Definition and system

The basic model of a data transmission system consists of three elements: a data source, a communication channel and a receiver,and, as Shannon puts it, the "basic communication problem" is for the receiver to be able to identify what data was generated by the source based on the signal it receives over the channel. Entropy provides an absolute constraint on the shortest possible average lossless encoding length of compressed source data. If the entropy of the source is less than the bandwidth of the communication channel, the data it generates can be transmitted reliably to the receiver (at least in theory, perhaps neglecting some practical considerations such as the complexity of the system required to transmit the data and the amount of time it may take to transmit data).

Information entropy is usually measured in bits (alternatively called "shannons") or sometimes in "natural units" (nats) or decimal places (called "dits", "bans" or "hartleys").

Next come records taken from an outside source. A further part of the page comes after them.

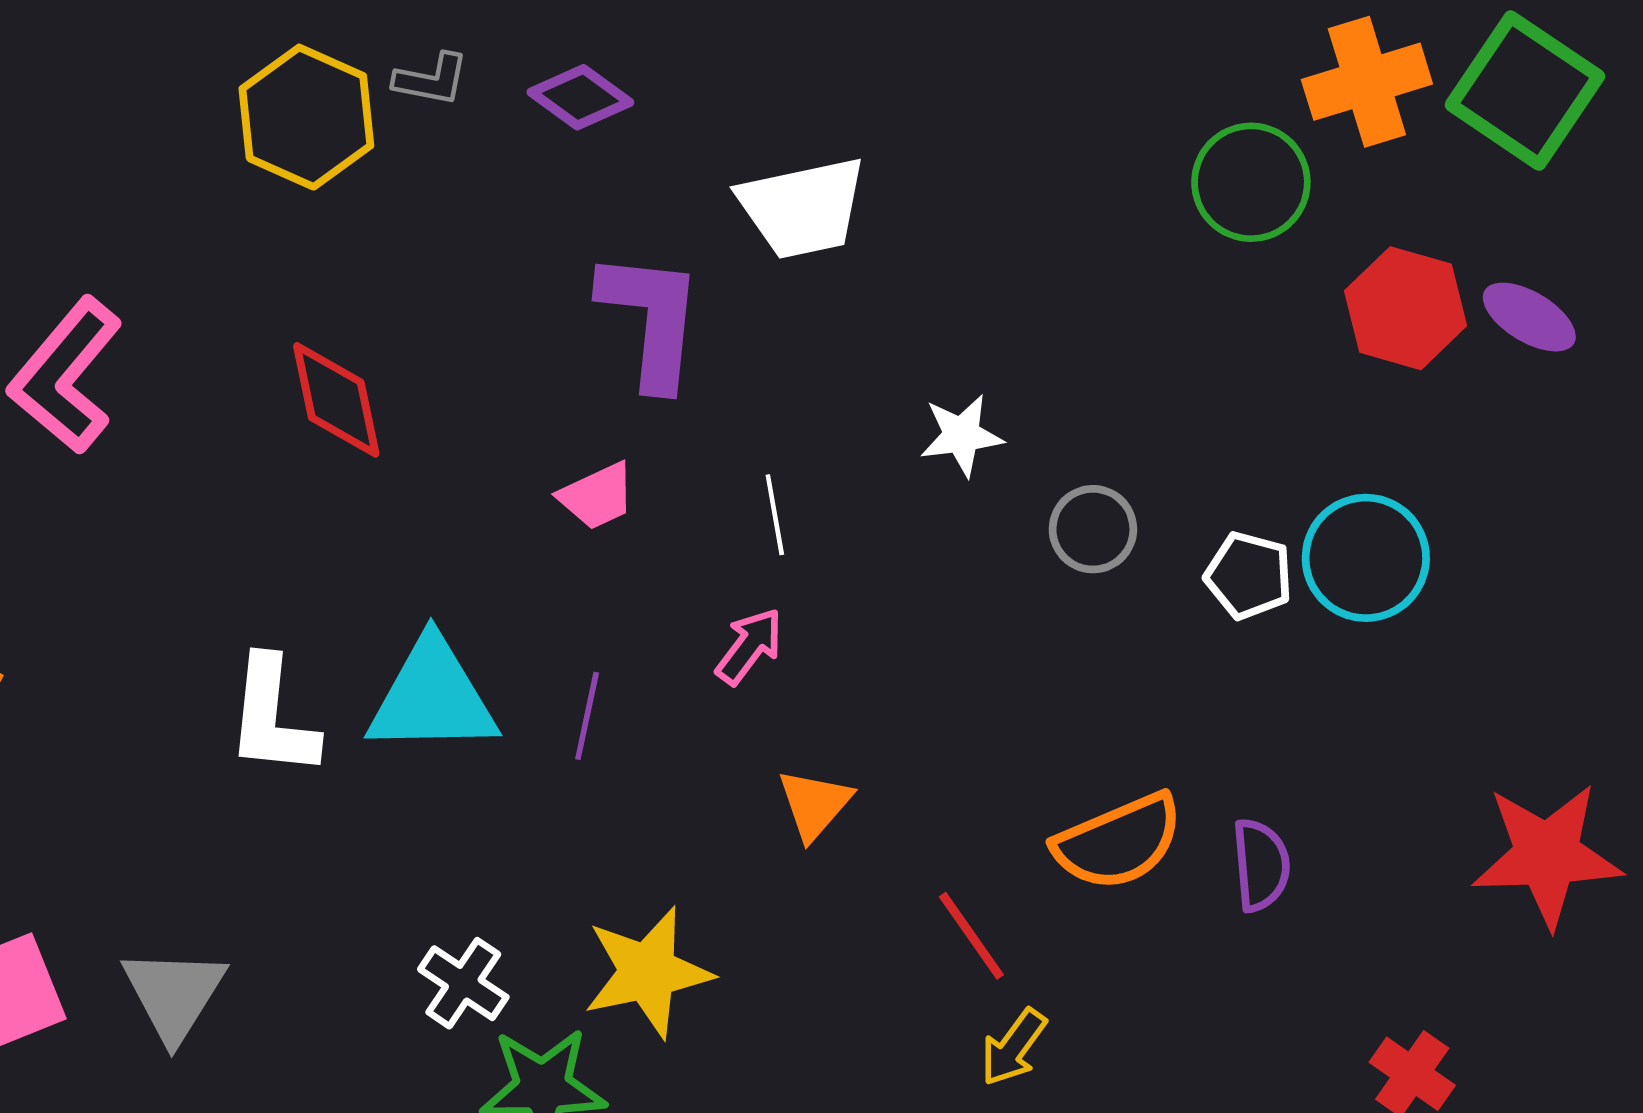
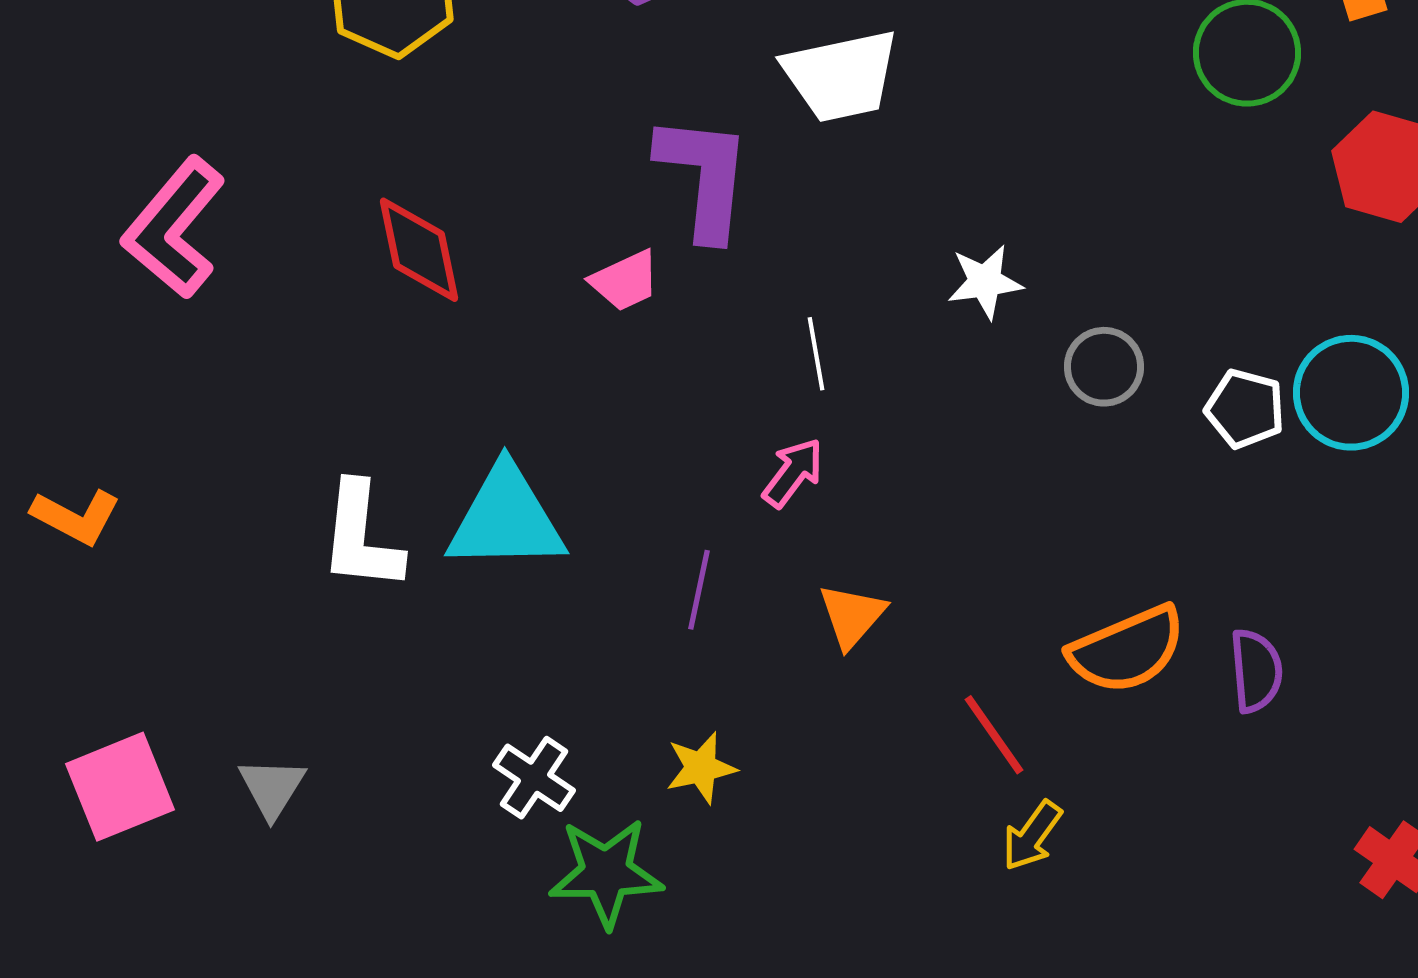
pink trapezoid: (597, 496) -> (625, 281), moved
purple line: (587, 716) -> (699, 590), moved
yellow star: (648, 972) -> (701, 768), size x0.6
gray triangle: (174, 994) -> (272, 788), size x0.7

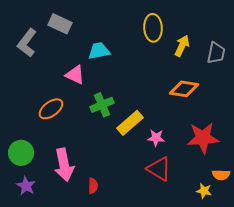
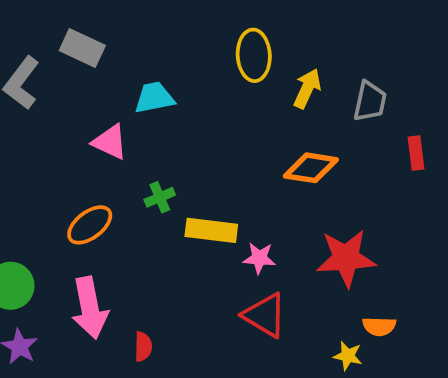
green cross: (102, 105) -> (160, 197), size x0.7
orange ellipse: (51, 109) -> (90, 225), moved
yellow rectangle: (130, 123) -> (211, 230), turned 48

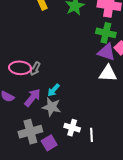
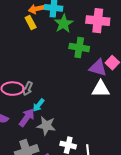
green cross: (106, 33) -> (79, 48), moved
cyan arrow: (54, 90) -> (39, 105), moved

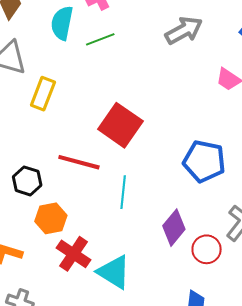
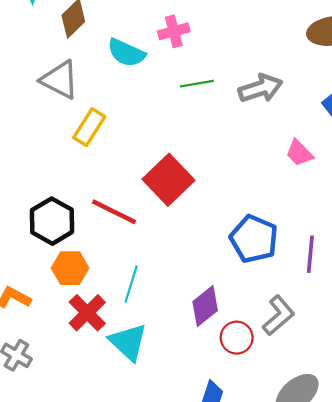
cyan semicircle: (62, 23) -> (126, 53), turned -88
green line: (100, 39) -> (197, 84), moved
black hexagon: (27, 181) -> (52, 221), size x1.4
cyan line: (123, 192) -> (131, 284), moved

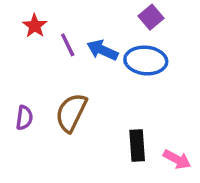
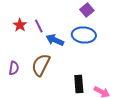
red star: (35, 26) -> (20, 25), moved
blue arrow: (102, 50) -> (55, 40), moved

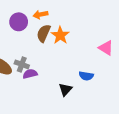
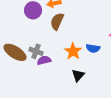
orange star: (60, 35) -> (73, 51), moved
blue semicircle: (86, 76) -> (93, 48), moved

The unit of measurement depends on the base of the logarithm, which is used to determine the entropy.

Properties and logarithm

The log probability distribution is useful as a measure of entropy because it is additive for independent sources. For example, the entropy of a fair bet of a coin is 1 bit, while the entropy of m-volumes is m bits. In a simple representation, log2(n) bits are needed to represent a variable that can take on one of n values if n is a power of 2. If these values are equally likely, the entropy (in bits) is equal to that number. If one of the values is more likely than the others, the observation that it ismeaning occurs, is less informative than if some less general outcome would occur. Conversely, rarer events provide additional tracking information.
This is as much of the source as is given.